### [TASK TO CARRY OUT]
Copy the records below in full and leave every image out of the copy.

DATASET RECORDS Start Marker

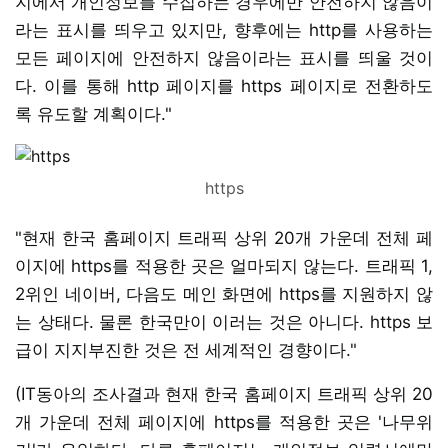
지에서 개인정보를 수집하는 경우에만 안전하지 않음이
라는 표시를 띄우고 있지만, 향후에는 http를 사용하는
모든 페이지에 안전하지 않음이라는 표시를 띄울 것이
다. 이를 통해 http 페이지를 https 페이지로 전환하도
록 유도할 계획이다."
https
"현재 한국 홈페이지 트래픽 상위 20개 가운데 전체 페
이지에 https를 적용한 곳은 얼마되지 않는다. 트래픽 1,
2위인 네이버, 다음도 메인 화면에 https를 지원하지 않
는 상태다. 물론 한국만이 이러는 것은 아니다. https 보
급이 지지부진한 것은 전 세계적인 경향이다."
(IT동아의 조사결과 현재 한국 홈페이지 트래픽 상위 20
개 가운데 전체 페이지에 https를 적용한 곳은 '나무위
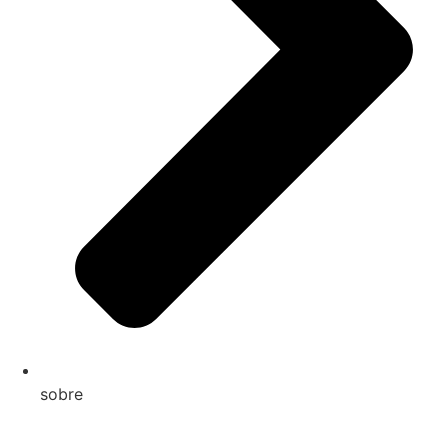
sobre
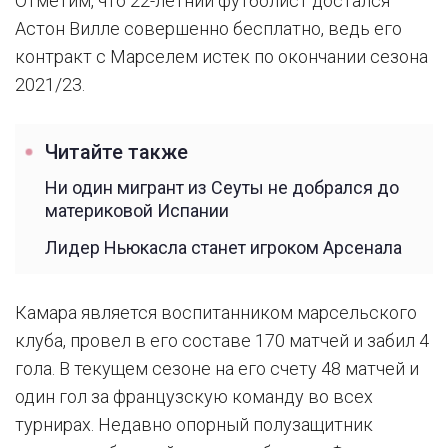
Отметим, что 22-летний футболист достался
Астон Вилле совершенно бесплатно, ведь его
контракт с Марселем истек по окончании сезона
2021/23.
Читайте также
Ни один мигрант из Сеуты не добрался до
материковой Испании
Лидер Ньюкасла станет игроком Арсенала
Камара является воспитанником марсельского
клуба, провел в его составе 170 матчей и забил 4
гола. В текущем сезоне на его счету 48 матчей и
один гол за французскую команду во всех
турнирах. Недавно опорный полузащитник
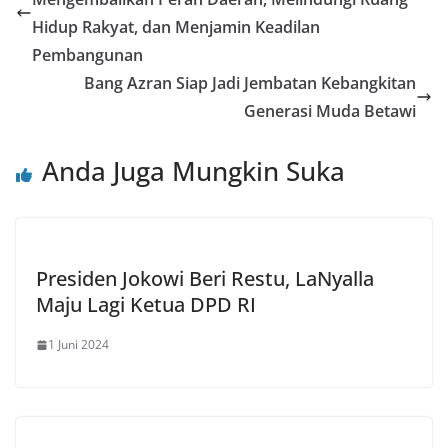
Hidup Rakyat, dan Menjamin Keadilan
Pembangunan
Bang Azran Siap Jadi Jembatan Kebangkitan
Generasi Muda Betawi
Anda Juga Mungkin Suka
Presiden Jokowi Beri Restu, LaNyalla
Maju Lagi Ketua DPD RI
1 Juni 2024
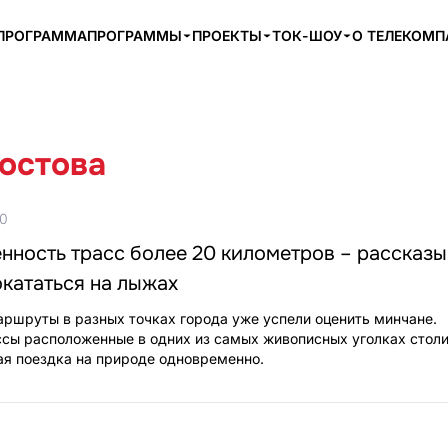
ПРОГРАММА
ПРОГРАММЫ
ПРОЕКТЫ
ТОК-ШОУ
О ТЕЛЕКОМ
остова
00
ность трасс более 20 километров – рассказы
окататься на лыжах
ршруты в разных точках города уже успели оценить минчане.
ы расположенные в одних из самых живописных уголках столи
ая поездка на природе одновременно.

DATASET RECORDS End Marker

### [ANSWER FOR THIS EXERCISE]
지에서 개인정보를 수집하는 경우에만 안전하지 않음이
라는 표시를 띄우고 있지만, 향후에는 http를 사용하는
모든 페이지에 안전하지 않음이라는 표시를 띄울 것이
다. 이를 통해 http 페이지를 https 페이지로 전환하도
록 유도할 계획이다."
https
"현재 한국 홈페이지 트래픽 상위 20개 가운데 전체 페
이지에 https를 적용한 곳은 얼마되지 않는다. 트래픽 1,
2위인 네이버, 다음도 메인 화면에 https를 지원하지 않
는 상태다. 물론 한국만이 이러는 것은 아니다. https 보
급이 지지부진한 것은 전 세계적인 경향이다."
(IT동아의 조사결과 현재 한국 홈페이지 트래픽 상위 20
개 가운데 전체 페이지에 https를 적용한 곳은 '나무위
sobre
Отметим, что 22-летний футболист достался
Астон Вилле совершенно бесплатно, ведь его
контракт с Марселем истек по окончании сезона
2021/23.
Читайте также
Ни один мигрант из Сеуты не добрался до
материковой Испании
Лидер Ньюкасла станет игроком Арсенала
Камара является воспитанником марсельского
клуба, провел в его составе 170 матчей и забил 4
гола. В текущем сезоне на его счету 48 матчей и
один гол за французскую команду во всех
турнирах. Недавно опорный полузащитник
Hidup Rakyat, dan Menjamin Keadilan
Pembangunan
Bang Azran Siap Jadi Jembatan Kebangkitan
Generasi Muda Betawi
Anda Juga Mungkin Suka
Presiden Jokowi Beri Restu, LaNyalla
Maju Lagi Ketua DPD RI
1 Juni 2024
ПРОГРАММА
ПРОГРАММЫ
ПРОЕКТЫ
ТОК-ШОУ
О ТЕЛЕКОМ
остова
00
ность трасс более 20 километров – рассказы
окататься на лыжах
ршруты в разных точках города уже успели оценить минчане.
ы расположенные в одних из самых живописных уголках столи
ая поездка на природе одновременно.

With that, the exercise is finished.